__Requirement__
Only the number is wanted: how many lines below contain "Blasket"?

__Data excerpts__
══════════════════════════════

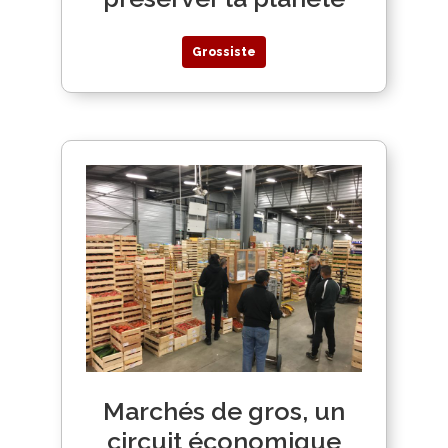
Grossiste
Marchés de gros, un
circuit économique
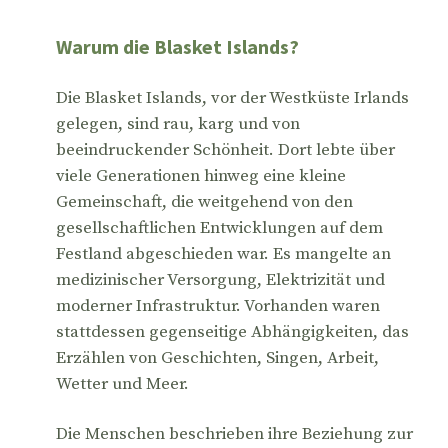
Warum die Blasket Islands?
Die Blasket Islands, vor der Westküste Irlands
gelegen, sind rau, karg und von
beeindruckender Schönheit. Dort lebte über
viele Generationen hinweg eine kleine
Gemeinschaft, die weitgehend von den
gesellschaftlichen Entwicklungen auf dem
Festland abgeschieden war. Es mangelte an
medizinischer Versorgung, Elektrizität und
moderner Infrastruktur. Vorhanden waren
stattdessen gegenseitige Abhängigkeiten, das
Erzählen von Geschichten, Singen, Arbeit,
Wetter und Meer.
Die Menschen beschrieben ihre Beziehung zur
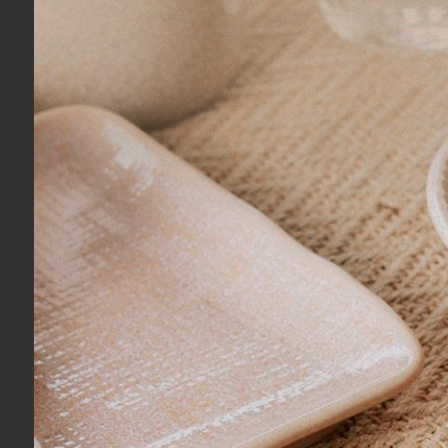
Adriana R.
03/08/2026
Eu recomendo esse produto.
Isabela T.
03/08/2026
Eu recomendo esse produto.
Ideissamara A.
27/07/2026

══════════════════════════════

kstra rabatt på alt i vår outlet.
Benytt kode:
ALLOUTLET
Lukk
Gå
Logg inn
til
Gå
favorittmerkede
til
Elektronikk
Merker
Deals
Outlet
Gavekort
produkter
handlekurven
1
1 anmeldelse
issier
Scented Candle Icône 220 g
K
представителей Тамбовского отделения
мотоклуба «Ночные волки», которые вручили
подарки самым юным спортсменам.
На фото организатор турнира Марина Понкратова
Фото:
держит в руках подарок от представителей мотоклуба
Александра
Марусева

══════════════════════════════

__Response box__
2